§ **Work task**
Tally how many lines in the material include the word "successful", then give that figure by itself.

§ **Records for the exercise**
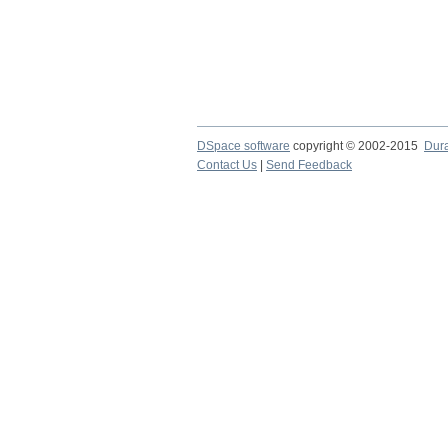
DSpace software
copyright © 2002-2015
Dur
Contact Us
|
Send Feedback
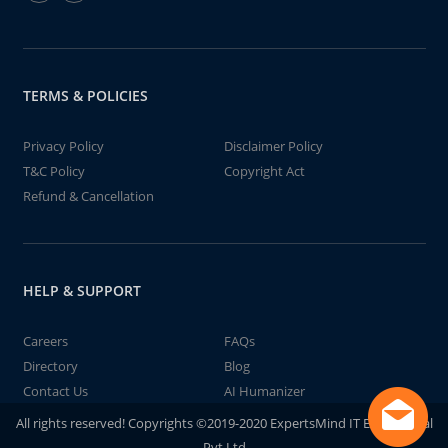
TERMS & POLICIES
Privacy Policy
Disclaimer Policy
T&C Policy
Copyright Act
Refund & Cancellation
HELP & SUPPORT
Careers
FAQs
Directory
Blog
Contact Us
AI Humanizer
All rights reserved! Copyrights ©2019-2020 ExpertsMind IT Educational
Pvt Ltd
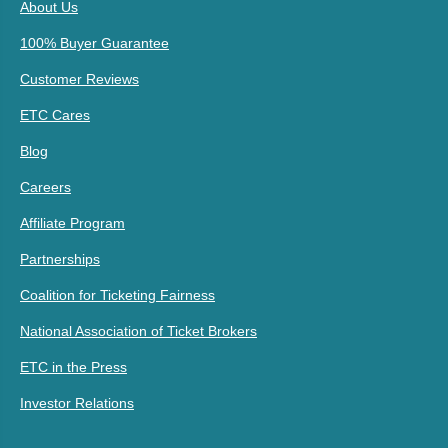
About Us
100% Buyer Guarantee
Customer Reviews
ETC Cares
Blog
Careers
Affiliate Program
Partnerships
Coalition for Ticketing Fairness
National Association of Ticket Brokers
ETC in the Press
Investor Relations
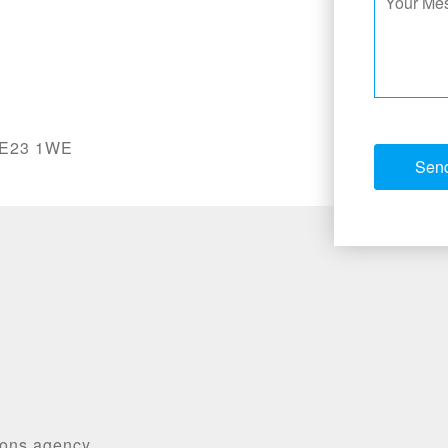
 NE23 1WE
ions agency,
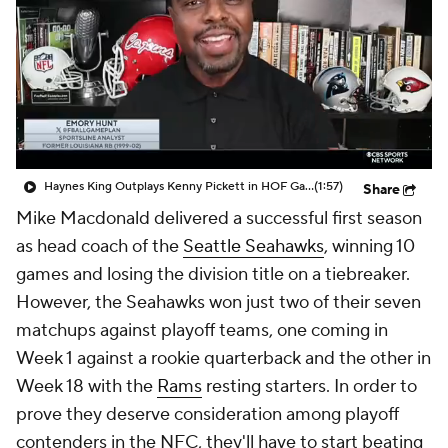
Haynes King Outplays Kenny Pickett in HOF Game
(1:57)
Share
Mike Macdonald delivered a successful first season
as head coach of the
Seattle Seahawks
, winning 10
games and losing the division title on a tiebreaker.
However, the Seahawks won just two of their seven
matchups against playoff teams, one coming in
Week 1 against a rookie quarterback and the other in
Week 18 with the
Rams
resting starters. In order to
prove they deserve consideration among playoff
contenders in the NFC, they'll have to start beating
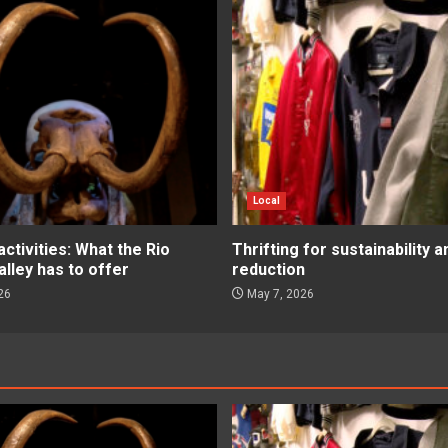
Local
tivities: What the Rio
Thrifting for sustainability 
lley has to offer
reduction
26
May 7, 2026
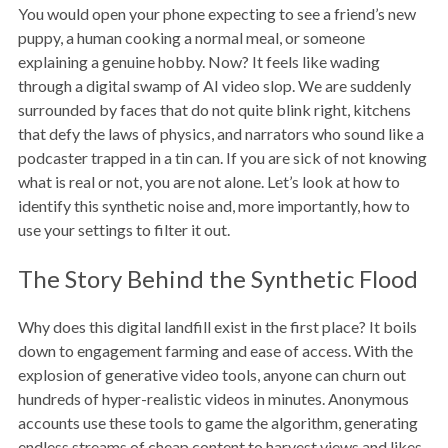
You would open your phone expecting to see a friend’s new
puppy, a human cooking a normal meal, or someone
explaining a genuine hobby. Now? It feels like wading
through a digital swamp of AI video slop. We are suddenly
surrounded by faces that do not quite blink right, kitchens
that defy the laws of physics, and narrators who sound like a
podcaster trapped in a tin can. If you are sick of not knowing
what is real or not, you are not alone. Let’s look at how to
identify this synthetic noise and, more importantly, how to
use your settings to filter it out.
The Story Behind the Synthetic Flood
Why does this digital landfill exist in the first place? It boils
down to engagement farming and ease of access. With the
explosion of generative video tools, anyone can churn out
hundreds of hyper-realistic videos in minutes. Anonymous
accounts use these tools to game the algorithm, generating
endless streams of cheap content to harvest views and likes.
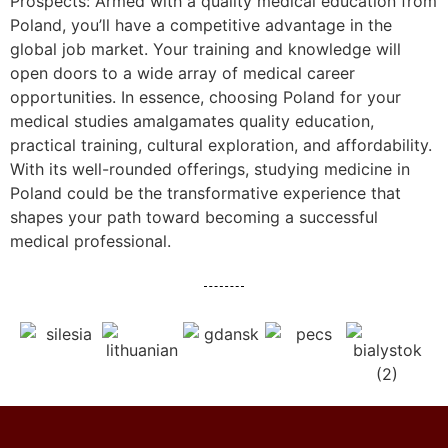
Prospects: Armed with a quality medical education from
Poland, you’ll have a competitive advantage in the
global job market. Your training and knowledge will
open doors to a wide array of medical career
opportunities. In essence, choosing Poland for your
medical studies amalgamates quality education,
practical training, cultural exploration, and affordability.
With its well-rounded offerings, studying medicine in
Poland could be the transformative experience that
shapes your path toward becoming a successful
medical professional.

§ **Task response**
2